» Exercise directions:
Hunt through the entries for the word "Start" and copy each line in which it appears.
:: Records for processing ::
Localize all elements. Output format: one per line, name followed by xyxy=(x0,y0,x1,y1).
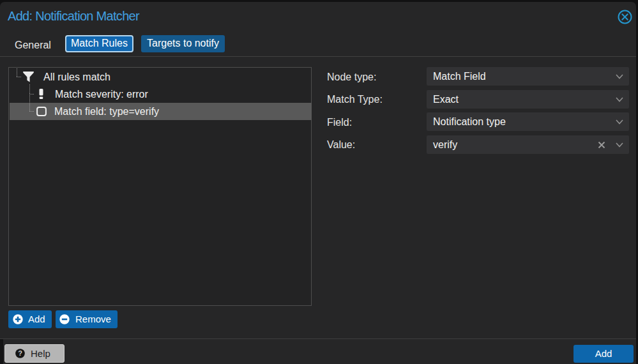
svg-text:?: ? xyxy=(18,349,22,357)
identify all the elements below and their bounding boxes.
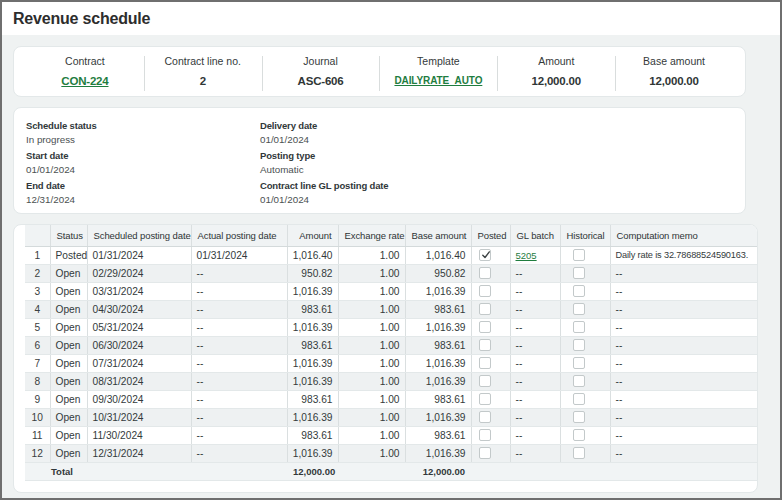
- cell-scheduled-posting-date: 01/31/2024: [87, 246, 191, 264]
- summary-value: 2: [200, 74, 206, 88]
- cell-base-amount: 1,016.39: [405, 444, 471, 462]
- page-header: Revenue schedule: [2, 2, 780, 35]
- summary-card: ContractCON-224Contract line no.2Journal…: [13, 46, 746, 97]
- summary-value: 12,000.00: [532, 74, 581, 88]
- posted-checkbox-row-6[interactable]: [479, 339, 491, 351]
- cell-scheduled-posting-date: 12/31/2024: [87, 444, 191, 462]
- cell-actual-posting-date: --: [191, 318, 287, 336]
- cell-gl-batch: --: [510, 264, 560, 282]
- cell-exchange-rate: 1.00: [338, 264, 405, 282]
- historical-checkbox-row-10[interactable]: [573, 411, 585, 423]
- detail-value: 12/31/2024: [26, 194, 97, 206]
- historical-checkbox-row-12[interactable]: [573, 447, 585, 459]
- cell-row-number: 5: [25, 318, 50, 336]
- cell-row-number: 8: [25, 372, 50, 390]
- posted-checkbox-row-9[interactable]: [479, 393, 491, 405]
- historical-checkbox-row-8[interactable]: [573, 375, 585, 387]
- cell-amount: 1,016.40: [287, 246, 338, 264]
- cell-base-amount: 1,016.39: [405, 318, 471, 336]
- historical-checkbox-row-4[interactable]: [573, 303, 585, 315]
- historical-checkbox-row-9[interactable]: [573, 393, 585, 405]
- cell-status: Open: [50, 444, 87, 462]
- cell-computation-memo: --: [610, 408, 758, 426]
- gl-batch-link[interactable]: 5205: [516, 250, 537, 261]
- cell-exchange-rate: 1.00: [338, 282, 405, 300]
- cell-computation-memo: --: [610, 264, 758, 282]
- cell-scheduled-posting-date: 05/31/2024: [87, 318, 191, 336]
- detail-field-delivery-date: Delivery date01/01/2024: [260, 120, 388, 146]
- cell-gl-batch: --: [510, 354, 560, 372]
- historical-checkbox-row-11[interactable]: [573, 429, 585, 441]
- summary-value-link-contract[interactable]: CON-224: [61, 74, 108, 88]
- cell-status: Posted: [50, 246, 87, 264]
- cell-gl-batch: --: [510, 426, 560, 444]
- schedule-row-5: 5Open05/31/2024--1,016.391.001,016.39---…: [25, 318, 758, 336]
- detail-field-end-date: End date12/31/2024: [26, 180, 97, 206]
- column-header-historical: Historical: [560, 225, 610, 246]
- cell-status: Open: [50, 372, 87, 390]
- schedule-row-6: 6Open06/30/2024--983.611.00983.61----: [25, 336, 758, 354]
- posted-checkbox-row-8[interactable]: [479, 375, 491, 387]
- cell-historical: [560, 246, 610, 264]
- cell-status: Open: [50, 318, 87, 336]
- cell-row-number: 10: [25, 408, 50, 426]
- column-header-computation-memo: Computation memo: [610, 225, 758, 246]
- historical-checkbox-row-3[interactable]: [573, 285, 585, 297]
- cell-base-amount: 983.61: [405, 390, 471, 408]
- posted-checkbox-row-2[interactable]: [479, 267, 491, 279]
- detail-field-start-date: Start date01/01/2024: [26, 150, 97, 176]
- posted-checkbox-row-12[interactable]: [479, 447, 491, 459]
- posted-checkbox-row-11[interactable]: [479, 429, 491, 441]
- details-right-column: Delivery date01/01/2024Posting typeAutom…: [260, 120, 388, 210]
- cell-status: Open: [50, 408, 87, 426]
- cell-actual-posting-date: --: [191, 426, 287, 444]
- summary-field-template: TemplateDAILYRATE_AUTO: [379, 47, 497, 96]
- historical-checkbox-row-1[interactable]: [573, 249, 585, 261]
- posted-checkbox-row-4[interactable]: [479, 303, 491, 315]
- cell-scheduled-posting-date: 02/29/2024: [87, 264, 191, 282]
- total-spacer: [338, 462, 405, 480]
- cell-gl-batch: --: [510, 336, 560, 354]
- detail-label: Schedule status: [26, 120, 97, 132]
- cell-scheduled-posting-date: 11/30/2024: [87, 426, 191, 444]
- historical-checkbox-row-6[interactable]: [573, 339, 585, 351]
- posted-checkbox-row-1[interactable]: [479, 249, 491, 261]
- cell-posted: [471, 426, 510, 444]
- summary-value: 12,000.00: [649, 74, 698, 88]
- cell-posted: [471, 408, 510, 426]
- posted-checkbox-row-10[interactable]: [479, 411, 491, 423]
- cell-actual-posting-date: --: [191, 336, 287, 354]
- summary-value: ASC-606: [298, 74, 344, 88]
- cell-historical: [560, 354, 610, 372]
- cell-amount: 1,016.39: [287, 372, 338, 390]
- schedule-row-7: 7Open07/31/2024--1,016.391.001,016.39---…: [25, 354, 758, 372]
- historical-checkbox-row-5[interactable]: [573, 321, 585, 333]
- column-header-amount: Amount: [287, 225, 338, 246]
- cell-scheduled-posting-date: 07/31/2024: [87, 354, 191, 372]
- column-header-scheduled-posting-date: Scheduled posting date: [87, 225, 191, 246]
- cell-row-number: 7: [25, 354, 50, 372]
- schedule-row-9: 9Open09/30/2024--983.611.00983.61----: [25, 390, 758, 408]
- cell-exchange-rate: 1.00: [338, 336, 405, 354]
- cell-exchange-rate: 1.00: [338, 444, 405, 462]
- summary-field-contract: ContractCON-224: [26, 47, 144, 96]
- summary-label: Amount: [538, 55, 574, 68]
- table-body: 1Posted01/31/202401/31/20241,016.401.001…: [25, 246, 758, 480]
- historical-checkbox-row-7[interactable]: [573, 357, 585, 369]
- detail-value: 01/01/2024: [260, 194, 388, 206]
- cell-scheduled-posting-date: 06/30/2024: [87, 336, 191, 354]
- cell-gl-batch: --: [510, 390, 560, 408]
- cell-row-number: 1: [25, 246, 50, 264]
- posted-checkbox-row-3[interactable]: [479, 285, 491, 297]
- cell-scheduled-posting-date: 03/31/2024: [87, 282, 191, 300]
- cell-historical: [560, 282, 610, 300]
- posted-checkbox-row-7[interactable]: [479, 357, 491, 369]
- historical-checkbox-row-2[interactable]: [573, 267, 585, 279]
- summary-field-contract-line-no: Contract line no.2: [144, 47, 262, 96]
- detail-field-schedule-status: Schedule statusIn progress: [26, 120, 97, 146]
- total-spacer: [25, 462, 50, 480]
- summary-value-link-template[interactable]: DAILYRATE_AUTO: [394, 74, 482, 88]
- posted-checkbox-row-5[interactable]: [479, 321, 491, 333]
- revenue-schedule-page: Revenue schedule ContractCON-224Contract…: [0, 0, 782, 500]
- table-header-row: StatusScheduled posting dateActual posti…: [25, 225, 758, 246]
:::
:: Records for processing ::
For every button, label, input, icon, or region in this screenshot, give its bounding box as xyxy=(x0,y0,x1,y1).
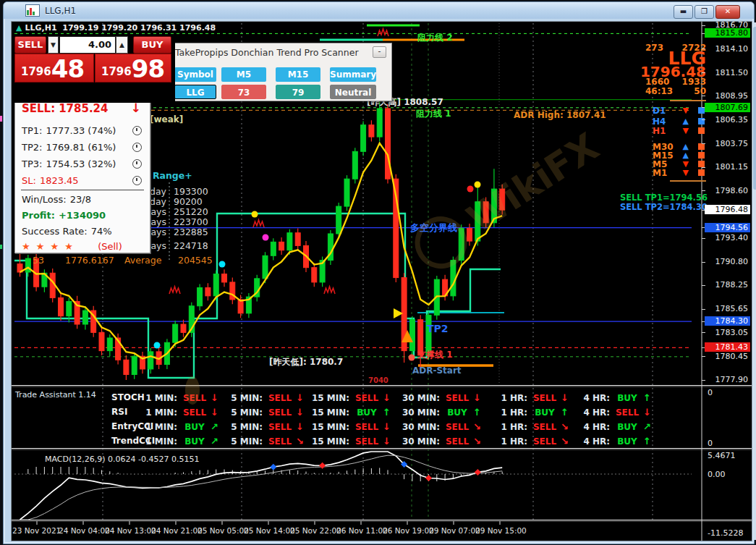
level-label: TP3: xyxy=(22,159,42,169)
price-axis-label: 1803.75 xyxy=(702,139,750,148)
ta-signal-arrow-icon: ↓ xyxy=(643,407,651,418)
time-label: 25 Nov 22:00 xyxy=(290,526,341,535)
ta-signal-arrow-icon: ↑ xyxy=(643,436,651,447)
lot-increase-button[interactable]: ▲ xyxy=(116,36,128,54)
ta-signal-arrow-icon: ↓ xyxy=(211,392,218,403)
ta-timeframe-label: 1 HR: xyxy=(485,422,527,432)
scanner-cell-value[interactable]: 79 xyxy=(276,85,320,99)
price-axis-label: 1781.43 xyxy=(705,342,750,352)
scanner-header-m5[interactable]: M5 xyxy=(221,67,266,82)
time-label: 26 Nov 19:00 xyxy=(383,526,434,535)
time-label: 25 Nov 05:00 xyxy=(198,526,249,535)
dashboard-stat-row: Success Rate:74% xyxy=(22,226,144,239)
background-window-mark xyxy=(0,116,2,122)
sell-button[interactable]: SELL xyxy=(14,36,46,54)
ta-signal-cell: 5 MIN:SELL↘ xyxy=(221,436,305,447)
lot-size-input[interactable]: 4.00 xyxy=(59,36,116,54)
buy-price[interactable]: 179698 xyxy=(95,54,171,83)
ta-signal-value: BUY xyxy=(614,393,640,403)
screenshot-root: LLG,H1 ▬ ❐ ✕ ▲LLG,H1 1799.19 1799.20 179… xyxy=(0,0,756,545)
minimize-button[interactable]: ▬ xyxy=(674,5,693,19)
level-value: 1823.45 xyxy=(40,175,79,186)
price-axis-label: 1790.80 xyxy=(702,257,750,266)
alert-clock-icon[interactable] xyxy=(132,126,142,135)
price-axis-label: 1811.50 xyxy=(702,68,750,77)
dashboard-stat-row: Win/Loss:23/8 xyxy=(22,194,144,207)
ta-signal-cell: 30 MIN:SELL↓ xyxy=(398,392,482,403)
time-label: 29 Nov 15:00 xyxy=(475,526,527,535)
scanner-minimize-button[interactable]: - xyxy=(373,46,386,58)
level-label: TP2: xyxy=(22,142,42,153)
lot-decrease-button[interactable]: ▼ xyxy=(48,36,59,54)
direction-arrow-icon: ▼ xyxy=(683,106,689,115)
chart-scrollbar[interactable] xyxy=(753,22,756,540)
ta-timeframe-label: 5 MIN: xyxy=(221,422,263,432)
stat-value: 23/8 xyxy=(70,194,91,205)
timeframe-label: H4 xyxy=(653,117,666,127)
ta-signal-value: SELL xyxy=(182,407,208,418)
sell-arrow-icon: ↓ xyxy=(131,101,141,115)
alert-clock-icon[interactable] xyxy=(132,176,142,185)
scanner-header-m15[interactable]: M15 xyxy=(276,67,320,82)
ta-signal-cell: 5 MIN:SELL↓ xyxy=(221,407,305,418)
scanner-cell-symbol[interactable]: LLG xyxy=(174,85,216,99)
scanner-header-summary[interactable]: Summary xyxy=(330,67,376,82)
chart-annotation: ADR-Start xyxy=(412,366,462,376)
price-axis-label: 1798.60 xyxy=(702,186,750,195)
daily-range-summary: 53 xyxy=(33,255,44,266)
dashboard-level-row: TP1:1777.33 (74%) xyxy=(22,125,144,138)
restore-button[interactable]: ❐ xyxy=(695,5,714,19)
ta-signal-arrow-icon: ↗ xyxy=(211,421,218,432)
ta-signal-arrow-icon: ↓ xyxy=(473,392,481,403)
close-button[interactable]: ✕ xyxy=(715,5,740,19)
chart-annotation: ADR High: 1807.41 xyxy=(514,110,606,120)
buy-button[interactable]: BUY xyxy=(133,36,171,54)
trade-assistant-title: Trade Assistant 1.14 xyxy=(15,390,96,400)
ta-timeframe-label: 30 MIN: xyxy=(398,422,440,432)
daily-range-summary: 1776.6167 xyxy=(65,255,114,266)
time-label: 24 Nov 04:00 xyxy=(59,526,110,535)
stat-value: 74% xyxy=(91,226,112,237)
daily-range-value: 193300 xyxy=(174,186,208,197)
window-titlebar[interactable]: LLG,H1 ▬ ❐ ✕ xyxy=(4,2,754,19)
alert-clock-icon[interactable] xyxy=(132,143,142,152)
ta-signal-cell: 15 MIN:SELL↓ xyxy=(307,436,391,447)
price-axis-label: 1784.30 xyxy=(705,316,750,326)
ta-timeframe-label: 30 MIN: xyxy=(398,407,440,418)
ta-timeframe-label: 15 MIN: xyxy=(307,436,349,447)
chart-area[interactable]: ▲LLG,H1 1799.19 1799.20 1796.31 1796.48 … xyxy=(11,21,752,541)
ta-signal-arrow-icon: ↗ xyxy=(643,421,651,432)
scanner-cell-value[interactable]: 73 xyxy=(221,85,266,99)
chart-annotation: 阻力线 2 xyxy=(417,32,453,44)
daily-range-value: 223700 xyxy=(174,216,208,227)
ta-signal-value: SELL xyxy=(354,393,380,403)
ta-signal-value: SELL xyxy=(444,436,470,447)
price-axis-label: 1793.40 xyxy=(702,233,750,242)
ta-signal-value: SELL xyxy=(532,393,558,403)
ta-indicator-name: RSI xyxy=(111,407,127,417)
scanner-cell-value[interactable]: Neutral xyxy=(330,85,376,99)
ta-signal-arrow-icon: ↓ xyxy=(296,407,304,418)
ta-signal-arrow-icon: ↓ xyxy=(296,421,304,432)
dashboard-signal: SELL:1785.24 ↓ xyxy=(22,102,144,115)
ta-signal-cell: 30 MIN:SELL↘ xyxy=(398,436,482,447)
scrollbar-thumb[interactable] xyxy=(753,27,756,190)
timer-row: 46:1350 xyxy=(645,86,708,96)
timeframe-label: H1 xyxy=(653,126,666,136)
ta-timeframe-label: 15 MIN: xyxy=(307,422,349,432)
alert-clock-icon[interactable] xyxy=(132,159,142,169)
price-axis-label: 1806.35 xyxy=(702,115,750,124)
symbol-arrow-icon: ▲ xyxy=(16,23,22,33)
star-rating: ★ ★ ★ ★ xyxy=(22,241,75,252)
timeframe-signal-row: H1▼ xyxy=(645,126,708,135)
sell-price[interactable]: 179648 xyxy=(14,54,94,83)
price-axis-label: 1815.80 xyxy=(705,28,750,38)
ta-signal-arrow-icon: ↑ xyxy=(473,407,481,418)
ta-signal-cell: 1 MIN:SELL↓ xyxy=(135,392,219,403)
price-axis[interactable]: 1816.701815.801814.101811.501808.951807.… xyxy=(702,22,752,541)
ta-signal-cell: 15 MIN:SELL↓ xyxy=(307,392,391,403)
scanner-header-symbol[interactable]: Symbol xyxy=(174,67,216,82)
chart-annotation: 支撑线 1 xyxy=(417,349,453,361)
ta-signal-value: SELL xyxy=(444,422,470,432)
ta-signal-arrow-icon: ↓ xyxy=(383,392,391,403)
:::
» Answer to the exercise:
- detail-field-start-date: Start date01/01/2024: [26, 150, 97, 176]
chart-annotation: ADR-Start xyxy=(412,366,462,376)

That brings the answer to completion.